The Internet: From 9/11 Emergency Connectivity to The Cloud-first Network for the Modern Enterprise, their Partners and Supply Chain

Andy Brown, Toph Whitmore, Misha Kuperman

Reissued from 2016 article for the 20th anniversary of 9/11

Follow up to 9/18 — The First Trade @ML

Twenty years ago, I discovered what was then an unacknowledged truth: The internet was more resilient than a corporate network could ever be.

I was the CTO for Merrill Lynch’s Direct Markets team in New York City. After enduring the horror of 9/11, my technical colleagues and I were faced with an implacable, practical reality: Corporate network fiber — owned and managed by large network providers — had run under and through the World Trade Center complex. The now-severed fiber network meant that we would have to reconnect our own corporate networks, either via a service provider, or by some other means, both to NJ where our recovery efforts were underway and to the rest of the world that depended on the services that ran in the tri-state region.

We looked at our options, considering we only had a few days to get the business running again and didn’t have time to re-build a global network with traditional means. We realized that if we were to ensure the integrity of our network connectivity, we couldn’t rely on the “diversity” of fiber access provided via a third party. One of my colleagues brought in a large drill, and drilled a hole in the wall from 570 Washington Street into UUnet in the building next door, and ran fiber through the hole to patch us directly to the internet at GigE speed. We then established a global network overlay, similar to current SD-WANs, via GRE tunneling to connect Merrill Lynch’s Tokyo, London, Singapore, Sydney, and New York offices. We ran this VPN-over-internet setup as our own managed service, using the Internet as the primary fabric for connecting employees and partners to each other and to applications for about 90 days after 9/11.

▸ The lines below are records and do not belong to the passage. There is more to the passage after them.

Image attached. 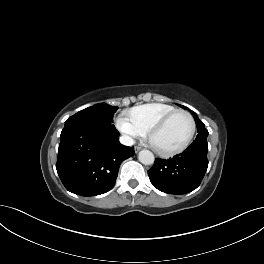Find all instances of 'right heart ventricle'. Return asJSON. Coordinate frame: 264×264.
Masks as SVG:
<instances>
[{
  "label": "right heart ventricle",
  "instance_id": "obj_1",
  "mask_svg": "<svg viewBox=\"0 0 264 264\" xmlns=\"http://www.w3.org/2000/svg\"><path fill=\"white\" fill-rule=\"evenodd\" d=\"M176 107L166 103H148L137 106L129 111L127 115L137 129L143 134H147L153 125Z\"/></svg>",
  "mask_w": 264,
  "mask_h": 264
}]
</instances>
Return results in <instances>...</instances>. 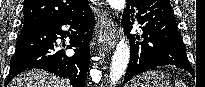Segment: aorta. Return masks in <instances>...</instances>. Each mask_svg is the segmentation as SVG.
<instances>
[{"mask_svg": "<svg viewBox=\"0 0 205 87\" xmlns=\"http://www.w3.org/2000/svg\"><path fill=\"white\" fill-rule=\"evenodd\" d=\"M110 6L118 11H123L125 8L126 0H108ZM130 58V47L127 39L123 37L112 57V63L110 68V82L115 84L124 74Z\"/></svg>", "mask_w": 205, "mask_h": 87, "instance_id": "aorta-1", "label": "aorta"}]
</instances>
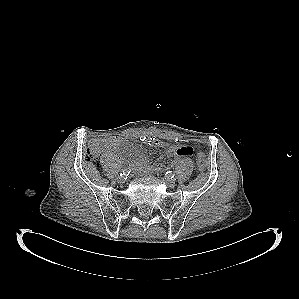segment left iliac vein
I'll return each instance as SVG.
<instances>
[{
  "label": "left iliac vein",
  "instance_id": "4c4485c4",
  "mask_svg": "<svg viewBox=\"0 0 299 299\" xmlns=\"http://www.w3.org/2000/svg\"><path fill=\"white\" fill-rule=\"evenodd\" d=\"M164 183H165L168 187H171V188L175 186V180H174V179L166 178V179H164Z\"/></svg>",
  "mask_w": 299,
  "mask_h": 299
}]
</instances>
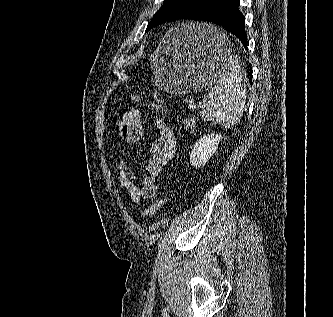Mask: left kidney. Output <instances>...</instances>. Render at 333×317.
<instances>
[{
  "label": "left kidney",
  "instance_id": "obj_1",
  "mask_svg": "<svg viewBox=\"0 0 333 317\" xmlns=\"http://www.w3.org/2000/svg\"><path fill=\"white\" fill-rule=\"evenodd\" d=\"M220 141V134H208L197 140L190 153V164L194 167L204 166L218 148Z\"/></svg>",
  "mask_w": 333,
  "mask_h": 317
}]
</instances>
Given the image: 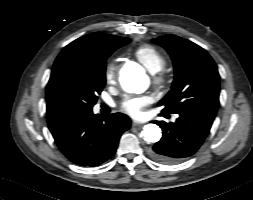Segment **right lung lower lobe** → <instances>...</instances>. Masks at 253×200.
<instances>
[{
  "label": "right lung lower lobe",
  "mask_w": 253,
  "mask_h": 200,
  "mask_svg": "<svg viewBox=\"0 0 253 200\" xmlns=\"http://www.w3.org/2000/svg\"><path fill=\"white\" fill-rule=\"evenodd\" d=\"M48 127L62 153L81 166H98L110 159L131 120L121 113L106 118L92 111L48 116Z\"/></svg>",
  "instance_id": "obj_1"
}]
</instances>
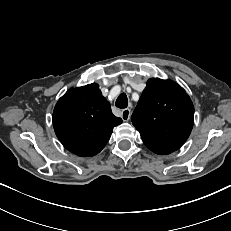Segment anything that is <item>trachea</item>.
<instances>
[{
  "mask_svg": "<svg viewBox=\"0 0 231 231\" xmlns=\"http://www.w3.org/2000/svg\"><path fill=\"white\" fill-rule=\"evenodd\" d=\"M116 107L120 108V109H124L127 107L128 105V99L125 93H122L119 95V97L116 100L115 103Z\"/></svg>",
  "mask_w": 231,
  "mask_h": 231,
  "instance_id": "trachea-1",
  "label": "trachea"
}]
</instances>
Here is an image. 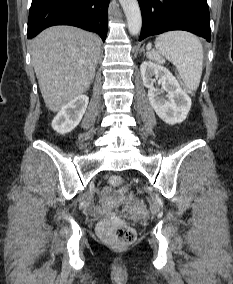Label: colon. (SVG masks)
Listing matches in <instances>:
<instances>
[{
    "mask_svg": "<svg viewBox=\"0 0 233 284\" xmlns=\"http://www.w3.org/2000/svg\"><path fill=\"white\" fill-rule=\"evenodd\" d=\"M147 54L152 61L159 64L165 63L164 57L155 49H150ZM108 182L111 186L118 188L122 185L123 180L118 175H111L108 178ZM118 200L123 202L131 212L137 214L145 213L143 202L133 198L123 189L118 191ZM97 230L102 239L116 246L130 245L137 237L136 231L132 227L117 219L100 222Z\"/></svg>",
    "mask_w": 233,
    "mask_h": 284,
    "instance_id": "obj_1",
    "label": "colon"
}]
</instances>
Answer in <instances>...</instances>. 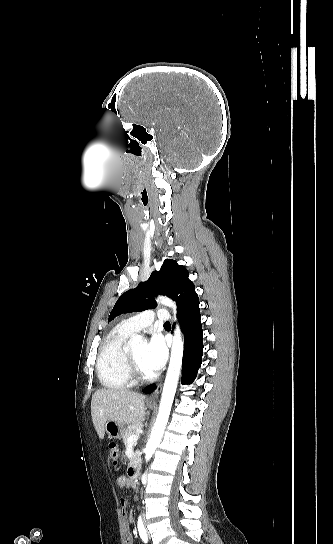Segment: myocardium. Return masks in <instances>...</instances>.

I then found myself in November 2001 in a new job as head of Global Network Services (GNS) for Merrill Lynch. I was determined to learn the lessons of what worked and what didn’t during the recovery and implement them across our global infrastructure… We proceeded to build out a global internet overlay to replace ISDN backup circuits to our then restored fiber connections, an architecture which eventually was deployed into every financial advisor branch in the world. We also used the technique of a network “cloud” to build a virtualized B2B network with BT Radianz to replace point-to-point third party connectivity for the trading floors, and built out the same virtual voice cloud for trader voice.

Relying on internet exchange routing optimization and VPNs over GRE was an unorthodox approach, and a prelude to SD-WAN. We wouldn’t have been back in business 6 days after 9/11 without it… With the rollout of our internet overlay, connection speed, data traffic speed, and employee productivity went through the roof. We started to win over clients: Our availability and provisioning speed during a time of great service uncertainty gave Merrill Lynch a competitive advantage. My favorite quote from that period was from a rep office in South America, where the branch manager who I had never met called me at 6pm New York time one evening and said, “Andy, we are dancing on our desks”, I asked him why and he explained that his team had to stay in the office until all post trade activity had been completed which involved the upload to New York and post processing of that data. He was able to go home at 6pm and have dinner with his wife and kids instead of midnight because of a 10MB internet VPN vs a 128k MPLS solution, at one tenth the price btw as well.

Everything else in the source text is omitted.